Baca Juga: Pengembang perkirakan kuota FLPP untuk tahun 2020 akan habis di bulan April
Dia pun berharap ada penambahan kuota FLPP dengan berbagai alternatif solusinya. Setyo menyebut, Kadin bersama dengan stakeholder terkait dalam pendanaan perumahan MBR pun sudah melakukan koordinasi untuk memberikan usulan untuk mengatasi kurangnya kuota FLPP di tahun ini.
"Sebagai garis besar bahwa untuk tahun 2020 ini kita hanya tersedia di bawah 100.000. Padahal di tahun 2019 dan 2018 itu totalnya 283.000. Jadi kita ingin ada solusi terbaik untuk program perumahan karena backlognya juga tinggi," ujar Setyo, Kamis (23/1).

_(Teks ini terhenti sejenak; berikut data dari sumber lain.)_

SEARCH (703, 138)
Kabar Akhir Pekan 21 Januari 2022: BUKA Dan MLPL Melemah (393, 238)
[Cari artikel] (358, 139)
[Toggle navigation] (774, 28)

Pertama, diharapkan adanya pengalihan dari dana bantuan prasarana, sarana dan utilitas (PSU) dan subsidi bantuan uang muka (SBUM) menjadi mekanisme subsidi selisih bunga (SSB) untuk tahun 2020. Diharapkan, pengalihan ini akan menambah bantuan sebesar 128.125 unit.
Baca Juga: Bank BTN (BBTN) Menargetkan Laba Bersih Rp 3 Triliun Tahun Ini
Kedua, Setyo juga menyebut dana APBD yang mengendap bisa menjadi alternatif pembiayaan yang bisa dikembangkan. Apalagi, dana pemerintah pusat yang mengendap di rekening pemerintah daerah bisa mencapai Rp 186 tirliun, dan bisa ditarik ke pusat 10% atau Rp 18,6 triliun bisa dialihkan ke perumahan sederhana.

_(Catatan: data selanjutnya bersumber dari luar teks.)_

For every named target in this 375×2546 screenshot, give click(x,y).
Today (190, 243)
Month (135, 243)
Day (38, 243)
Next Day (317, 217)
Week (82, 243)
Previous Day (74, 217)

"Tidak harus semuanya, kira-kira 10% dialihkan untuk pembiayaan perumahan tentu akan berarti bagi pembangunan perumahan," kata Setyo.

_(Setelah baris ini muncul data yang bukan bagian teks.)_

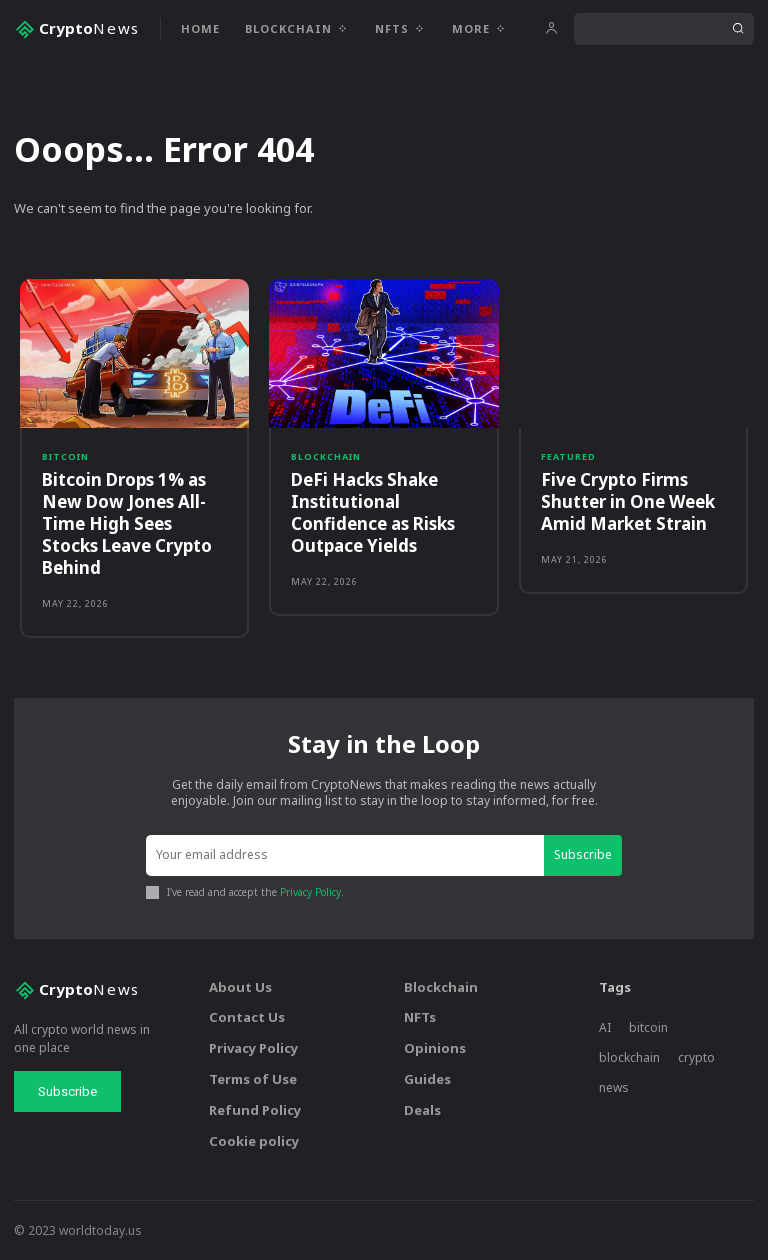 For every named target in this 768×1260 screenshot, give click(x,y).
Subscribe (583, 854)
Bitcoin (65, 456)
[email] (345, 855)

Ketiga, adalah optimalisasi peranan BPJS Ketenagakerjaan dan SMF untuk perumahan, mengingat penyalurannya masih sedikit. BPJS Ketenagakerjaan perlu ada titik temu di Kementerian Ketenagakerjaan untuk tingkat bunga optimal.
Sementara SMF dapat ditingkatkan peranannya secara besar untuk pembiayaan perumahan rakyat. Fleksibilitas SMF dianggap pelru ditingkatkan dalam mendapatkan dan menyalurkan pendanaan.
Baca Juga: Bidik pertumbuhan kredit 10%, Bank BTN kejar penyaluran KPR untuk 230.000 unit
Usul selanjutnya adalah merelokasi sebagian APBN 2020 untuk subsidi LPG yang dianggap tidak tepat sasaran. "Banyak subsidi-subsidi pemerintah yang harus dievaluasi, migas dan sebagainya yang memang tidak tepat sasaran. Alangkah baiknya digeser untuk subsidi perumahan," tutur Setyo.
Tak hanya itu, Ketua Umum Real EState Indonesia (REI) Totok Lusida juga mengusulkan agar pengkategorian konsumen menjadi 2 bagian, dimana yang berpenghasilan kurang dari Rp 4 juta disalurkan anggaran Rp 1 triliun dengan bunga 5% selama 20 tahun sehingga dapat mencakup 8.888 unit rumah.
Baca Juga: Berikut tiga saham yang terkena suspen BEI sepanjang pekan ini
Sementara, untuk konsumen berpenghasilan antara Rp 4 juta sampai Rp 5 juta disalurkan anggaran sebesar Rp 10 triliun dengan bunga 8% selama 20 tahun sehingga bisa mencakup 141.300 unit rumah. Dengan begitu, Rp 11 triliun dapat mencakup hingga 150.188 unit rumah.